Dataset records
──────────────────────────────
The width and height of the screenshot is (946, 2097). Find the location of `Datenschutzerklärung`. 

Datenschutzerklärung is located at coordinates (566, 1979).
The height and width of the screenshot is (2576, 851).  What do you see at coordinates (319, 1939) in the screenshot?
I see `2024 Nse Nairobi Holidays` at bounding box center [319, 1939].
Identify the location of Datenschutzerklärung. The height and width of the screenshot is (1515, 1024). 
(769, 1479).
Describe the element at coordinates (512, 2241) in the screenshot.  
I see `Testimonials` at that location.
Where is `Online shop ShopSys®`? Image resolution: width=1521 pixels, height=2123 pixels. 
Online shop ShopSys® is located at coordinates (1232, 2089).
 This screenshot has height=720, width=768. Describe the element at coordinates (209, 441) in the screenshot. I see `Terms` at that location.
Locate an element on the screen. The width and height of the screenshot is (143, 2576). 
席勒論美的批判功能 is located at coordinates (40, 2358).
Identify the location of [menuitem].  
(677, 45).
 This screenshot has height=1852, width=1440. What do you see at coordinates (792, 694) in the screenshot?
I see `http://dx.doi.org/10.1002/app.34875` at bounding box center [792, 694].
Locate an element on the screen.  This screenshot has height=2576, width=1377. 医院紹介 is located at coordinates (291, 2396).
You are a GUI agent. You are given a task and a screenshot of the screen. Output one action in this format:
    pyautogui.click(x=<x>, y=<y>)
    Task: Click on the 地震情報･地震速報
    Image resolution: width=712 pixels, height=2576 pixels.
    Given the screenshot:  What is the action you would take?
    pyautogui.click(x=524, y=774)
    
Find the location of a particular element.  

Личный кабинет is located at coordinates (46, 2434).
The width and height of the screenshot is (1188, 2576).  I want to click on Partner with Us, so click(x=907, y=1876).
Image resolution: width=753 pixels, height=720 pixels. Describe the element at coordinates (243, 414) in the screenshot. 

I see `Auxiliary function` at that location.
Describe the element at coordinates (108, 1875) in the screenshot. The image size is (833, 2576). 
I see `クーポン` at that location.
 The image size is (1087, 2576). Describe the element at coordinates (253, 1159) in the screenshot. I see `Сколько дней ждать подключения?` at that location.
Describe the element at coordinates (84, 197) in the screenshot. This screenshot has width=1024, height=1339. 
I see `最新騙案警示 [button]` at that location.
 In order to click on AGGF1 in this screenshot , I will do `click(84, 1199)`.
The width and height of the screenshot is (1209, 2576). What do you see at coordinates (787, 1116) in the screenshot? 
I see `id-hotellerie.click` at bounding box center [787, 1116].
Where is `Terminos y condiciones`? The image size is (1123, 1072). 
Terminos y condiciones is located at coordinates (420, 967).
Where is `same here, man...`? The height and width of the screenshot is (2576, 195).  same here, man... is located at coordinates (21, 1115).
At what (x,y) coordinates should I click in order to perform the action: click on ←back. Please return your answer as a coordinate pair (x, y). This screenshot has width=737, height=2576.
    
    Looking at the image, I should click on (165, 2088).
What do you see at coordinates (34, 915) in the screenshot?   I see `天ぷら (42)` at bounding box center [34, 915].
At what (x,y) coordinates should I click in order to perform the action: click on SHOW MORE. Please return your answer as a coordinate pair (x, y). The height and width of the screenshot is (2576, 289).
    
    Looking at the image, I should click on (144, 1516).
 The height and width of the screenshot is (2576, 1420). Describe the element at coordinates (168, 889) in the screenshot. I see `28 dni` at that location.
──────────────────────────────
» **Assigned task**
None of the records may be skipped; each is to be repeated exactly.

» **Exercise output**
The width and height of the screenshot is (946, 2097). Find the location of `Datenschutzerklärung`. 

Datenschutzerklärung is located at coordinates (566, 1979).
The height and width of the screenshot is (2576, 851).  What do you see at coordinates (319, 1939) in the screenshot?
I see `2024 Nse Nairobi Holidays` at bounding box center [319, 1939].
Identify the location of Datenschutzerklärung. The height and width of the screenshot is (1515, 1024). 
(769, 1479).
Describe the element at coordinates (512, 2241) in the screenshot.  
I see `Testimonials` at that location.
Where is `Online shop ShopSys®`? Image resolution: width=1521 pixels, height=2123 pixels. 
Online shop ShopSys® is located at coordinates (1232, 2089).
 This screenshot has height=720, width=768. Describe the element at coordinates (209, 441) in the screenshot. I see `Terms` at that location.
Locate an element on the screen. The width and height of the screenshot is (143, 2576). 
席勒論美的批判功能 is located at coordinates (40, 2358).
Identify the location of [menuitem].  
(677, 45).
 This screenshot has height=1852, width=1440. What do you see at coordinates (792, 694) in the screenshot?
I see `http://dx.doi.org/10.1002/app.34875` at bounding box center [792, 694].
Locate an element on the screen.  This screenshot has height=2576, width=1377. 医院紹介 is located at coordinates (291, 2396).
You are a GUI agent. You are given a task and a screenshot of the screen. Output one action in this format:
    pyautogui.click(x=<x>, y=<y>)
    Task: Click on the 地震情報･地震速報
    Image resolution: width=712 pixels, height=2576 pixels.
    Given the screenshot:  What is the action you would take?
    pyautogui.click(x=524, y=774)
    
Find the location of a particular element.  

Личный кабинет is located at coordinates (46, 2434).
The width and height of the screenshot is (1188, 2576).  I want to click on Partner with Us, so click(x=907, y=1876).
Image resolution: width=753 pixels, height=720 pixels. Describe the element at coordinates (243, 414) in the screenshot. 

I see `Auxiliary function` at that location.
Describe the element at coordinates (108, 1875) in the screenshot. The image size is (833, 2576). 
I see `クーポン` at that location.
 The image size is (1087, 2576). Describe the element at coordinates (253, 1159) in the screenshot. I see `Сколько дней ждать подключения?` at that location.
Describe the element at coordinates (84, 197) in the screenshot. This screenshot has width=1024, height=1339. 
I see `最新騙案警示 [button]` at that location.
 In order to click on AGGF1 in this screenshot , I will do `click(84, 1199)`.
The width and height of the screenshot is (1209, 2576). What do you see at coordinates (787, 1116) in the screenshot? 
I see `id-hotellerie.click` at bounding box center [787, 1116].
Where is `Terminos y condiciones`? The image size is (1123, 1072). 
Terminos y condiciones is located at coordinates (420, 967).
Where is `same here, man...`? The height and width of the screenshot is (2576, 195).  same here, man... is located at coordinates (21, 1115).
At what (x,y) coordinates should I click in order to perform the action: click on ←back. Please return your answer as a coordinate pair (x, y). This screenshot has width=737, height=2576.
    
    Looking at the image, I should click on (165, 2088).
What do you see at coordinates (34, 915) in the screenshot?   I see `天ぷら (42)` at bounding box center [34, 915].
At what (x,y) coordinates should I click in order to perform the action: click on SHOW MORE. Please return your answer as a coordinate pair (x, y). The height and width of the screenshot is (2576, 289).
    
    Looking at the image, I should click on (144, 1516).
 The height and width of the screenshot is (2576, 1420). Describe the element at coordinates (168, 889) in the screenshot. I see `28 dni` at that location.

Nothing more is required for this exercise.